Cinque Terre gezisi için ideal bir çıkış noktası olan Chiavari’de kalmaya karar veriyoruz. Cinque Terre Italya’nın Ligurya bölgesinde yer alan, beş köy veya beş toprak anlamına gelen yaklaşık 9 km’lik bir kıyı şeridi. 1997’den beri Unesco Dünya Kültür Miras listesinde yer alan bu bölgeye ismini veren beş köy Monterosso, Vernazza, Corniglia, Manarola und Riomaggiore. Bu beş köyün beşi de birbirinden farklı ve hepsi ayrı güzel. Şansımıza yazdan kalma bir gün. İlk önce Riomaggiore köyüne gidiyoruz, niyetimiz tek tek araba ile köylere uğrayıp en son otele dönmek. Riomaggiore’de özel Cinque Terre enformasyon ofisi var. Hemen girip ek bilgi ve harita alalım istiyoruz ve öğreniyoruz ki araba ile gitmek gerçek bir ahmaklık. Zira bu beş köyü birbirine bağlayan tren var. En uç köye tren ile 12 dakikada gidiyoruz, halbuki araba ile gitmek isteseniz bir sonraki köy için 1,5 saat hesaplamak gerekiyormuş. Biz de aracımızı köyün girişindeki katlı otoparka bırakıp tren saatine kadar hem köyü dolaşıyoruz, hem de tek açık olan cafede espressolarımızı yudumluyoruz. Köy gerçekten rengarenk boyanmış dış cepheleri, dik yürüme yolları ve daracık sokakları ile pitoresk bir görüntü veriyor.
Monterosso’ya gitmek üzere Tren garına geliyoruz, çok az kişi var, sanırım sezonda bu durum çok farklı. Gerçekten 15 dakikaya kalmadan tren ile diğer uçtaki beşinci köye varıyoruz.

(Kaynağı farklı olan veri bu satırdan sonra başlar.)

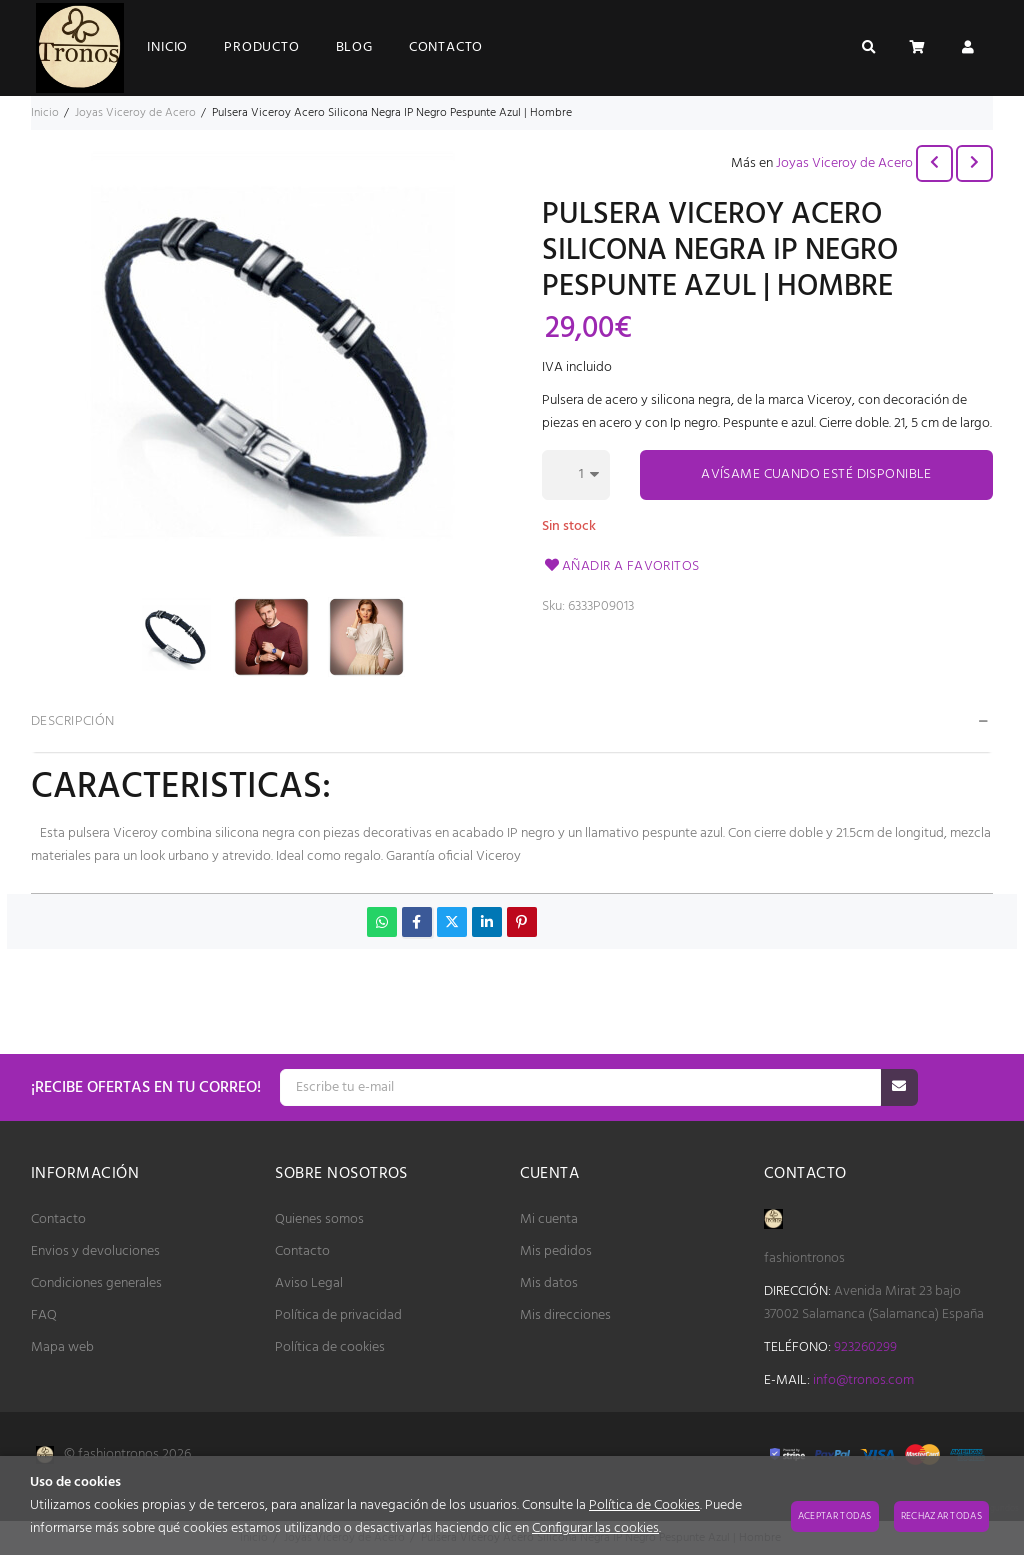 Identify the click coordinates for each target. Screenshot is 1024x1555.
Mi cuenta (549, 1219)
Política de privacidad (338, 1315)
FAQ (44, 1315)
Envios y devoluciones (95, 1251)
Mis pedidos (556, 1251)
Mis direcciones (565, 1315)
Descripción (73, 721)
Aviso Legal (309, 1283)
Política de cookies (330, 1347)
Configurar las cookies (595, 1528)
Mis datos (549, 1283)
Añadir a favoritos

Monterosso, daha farklı bir görüntüye sahip. Daha geniş bir alana yayılmış, güzel bir plajı var. Hava o kadar güzel ki spontane olarak bir sonraki köy olan Vernazza’ya yürümeye karar veriyoruz. Cinque Terre keyifli yürüyüş rotaları ile de meşhur. Öyle ki köylerin arasındaki yürüyüş yolları sezonda giriş ücretine tabii. Yaklaşık 2 saat bağların ve ormanlık alanın arasında devam eden güzel ve terleten bir trekkingden sonra Vernazza’ya varıyoruz. Vernazza’dan tren ile bir sonraki köye gidelim derken bir dükkanın önündeki kalabalık dikkatimizi çekiyor. “Gelateria Vernazza”’da bölgenin en iyi dondurmalarından birini yiyoruz. Şimdi tren istasyonu bir hayli kalabalık. Bir vagona atlayıp kalan diğer köyleri de hızlıca gezdikten sonra arabamızın bulunduğu Riomaggiore’ye dönüyoruz.
Akşam Chiavari’deki lokal bir pizzacıda yine nefis bir pizza yedikten sonra sabah erken yola çıkacağımız için erkenden odaya çekiliyoruz. Tabii yürüyüş sırasında aldığımızın oksijenin etkisi yok değil. :))
Chiavari’deki kahvaltıcımız olan “San Marco” da artık sabah rituelimiz olan espresso ve cornettilerimiz ile kahvaltımızı yaptıktan sonra dönüş yoluna koyuluyoruz.